Ale skoro u nas, w Europie, wcale nie chodzi o żadnych terrorystów, ani islamistów, tylko o niezrównoważonych, psychicznie chorych Europejczyków, nawet jeśli mają oni tunezyjskie paszporty, Europejczyków, których czyny są naturalnie niewytłumaczalne i nie do przewidzenia, bo przecież czynów ludzi szalonych przewidzieć ani wytłumaczyć nie sposób – skoro tak, to nie ma też potrzeby stosowania izraelskich ani żadnych innych specjalnych metod ich zwalczania. Nie ma też potrzeby trudzenia się zbytnio – narażając się przy tym na oskarżenia o użycie niewspółmiernej siły – o zapewnienie bezpieczeństwa obywateli. I to nawet w sytuacji, gdy wiadomo, że o użycie niewspółmiernej siły bywa oskarżany tylko i wyłącznie Izrael. Takie działania nie miałyby sensu. W końcu każdy z nas obywateli może w dowolnej chwili oszaleć; życie w dzisiejszym świecie jest przecież stresujące. I dlatego szukanie w takim wypadku związków z islamizmem byłoby czystą islamofobią. Nawet w sytuacji, jeśli takie związki zdają się być niezaprzeczalne – jak na przykład strony islamistyczne na komputerach sprawców zamachów, czy przedstawiające instrukcje i sugestie o tym, jak najlepiej zabijać Żydów. Nie należy pochopnie wyciągać z wniosków z tego typu pozornych, mylących, krzywdzących dla muzułmanów poszlak.

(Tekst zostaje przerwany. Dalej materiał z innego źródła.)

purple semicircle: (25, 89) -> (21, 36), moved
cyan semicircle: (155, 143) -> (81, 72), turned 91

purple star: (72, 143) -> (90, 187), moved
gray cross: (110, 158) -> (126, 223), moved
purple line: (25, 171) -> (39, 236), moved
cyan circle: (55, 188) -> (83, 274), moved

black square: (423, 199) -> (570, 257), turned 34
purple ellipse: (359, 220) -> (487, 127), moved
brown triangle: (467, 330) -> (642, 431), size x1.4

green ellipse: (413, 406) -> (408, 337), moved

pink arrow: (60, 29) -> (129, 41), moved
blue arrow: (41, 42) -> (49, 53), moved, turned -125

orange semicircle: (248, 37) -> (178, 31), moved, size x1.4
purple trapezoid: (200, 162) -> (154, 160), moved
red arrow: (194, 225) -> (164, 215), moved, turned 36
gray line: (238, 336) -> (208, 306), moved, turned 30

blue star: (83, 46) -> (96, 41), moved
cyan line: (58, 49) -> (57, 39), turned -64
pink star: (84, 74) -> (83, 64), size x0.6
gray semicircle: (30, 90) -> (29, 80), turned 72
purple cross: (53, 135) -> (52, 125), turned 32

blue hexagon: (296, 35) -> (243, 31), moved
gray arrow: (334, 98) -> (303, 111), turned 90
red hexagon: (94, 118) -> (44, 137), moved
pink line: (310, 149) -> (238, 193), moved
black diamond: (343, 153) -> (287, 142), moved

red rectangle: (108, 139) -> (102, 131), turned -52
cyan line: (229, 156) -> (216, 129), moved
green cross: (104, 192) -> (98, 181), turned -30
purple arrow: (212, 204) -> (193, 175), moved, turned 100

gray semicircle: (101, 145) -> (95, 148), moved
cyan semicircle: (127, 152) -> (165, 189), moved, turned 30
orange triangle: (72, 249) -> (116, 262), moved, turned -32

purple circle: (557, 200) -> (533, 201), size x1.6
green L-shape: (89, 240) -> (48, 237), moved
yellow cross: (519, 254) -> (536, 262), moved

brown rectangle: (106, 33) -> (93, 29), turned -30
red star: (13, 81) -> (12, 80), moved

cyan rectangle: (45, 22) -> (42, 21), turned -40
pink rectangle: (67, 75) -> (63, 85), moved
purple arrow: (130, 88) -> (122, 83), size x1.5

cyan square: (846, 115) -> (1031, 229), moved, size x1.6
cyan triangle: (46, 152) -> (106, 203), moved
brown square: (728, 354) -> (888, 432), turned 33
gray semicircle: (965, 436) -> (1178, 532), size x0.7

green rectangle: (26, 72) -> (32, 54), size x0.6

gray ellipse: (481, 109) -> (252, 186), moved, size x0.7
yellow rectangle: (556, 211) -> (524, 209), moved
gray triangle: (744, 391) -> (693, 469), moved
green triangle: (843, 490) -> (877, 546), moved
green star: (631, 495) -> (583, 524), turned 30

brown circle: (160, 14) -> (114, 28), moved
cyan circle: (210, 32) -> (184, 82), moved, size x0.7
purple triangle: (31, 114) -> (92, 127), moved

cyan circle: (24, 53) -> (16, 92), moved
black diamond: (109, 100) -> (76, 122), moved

Kilka dni po Nicei, albo może przed (tego lata prawie codziennie gdzieś w Europie jest nowy atak, trudno za tym nadążyć, plącze się Tunezyjczyk z Niemcem, Syryjczyk z Francuzem, Afgańczyk z innym Syryjczykiem), niezrównoważony Niemiec (z podwójnym paszportem, niemieckim i irańskim) zabił w centrum handlowym w Monachium dziewięć osób. On akurat podobno był naprawdę niezrównoważony. Ale po wielu przypadkach gdy służby i politycy zaklinali się, że dany morderca nie ma absolutnie nic wspólnego z islamizmem –a by w końcu niechętnie przyznać, pod presją niezaprzeczalnych faktów, że jednak ma – trudno im wierzyć. Przedtem – też w Niemczech – był Afgańczyk, który zadźgał kogoś nożem w pociągu (bo był sfrustrowany), potem Syryjczyk, który wysadził się w powietrze (bo był w depresji – po kilku dniach wyszło jednak na jaw, że był związany z dżihadystyczną jednostką terrorystyczną, o czym niemieckie służby od dawna wiedziały), potem inny Syryjczyk, który zadźgał kobietę w ciąży (bo się z nią pokłócił: była to, twierdzono, zupełnie prywatna kłótnia, nic z niczym nie mająca wspólnego – co jednak nie przeszkodziło mu w zaatakowaniu dwóch innych ludzi). Wkrótce potem atak znów miał miejsce we Francji, gdzie niejaki Adel Kermiche poderżnął gardło 86-letniemu księdzu w kościele. Ale broń Boże pas d’amalgame!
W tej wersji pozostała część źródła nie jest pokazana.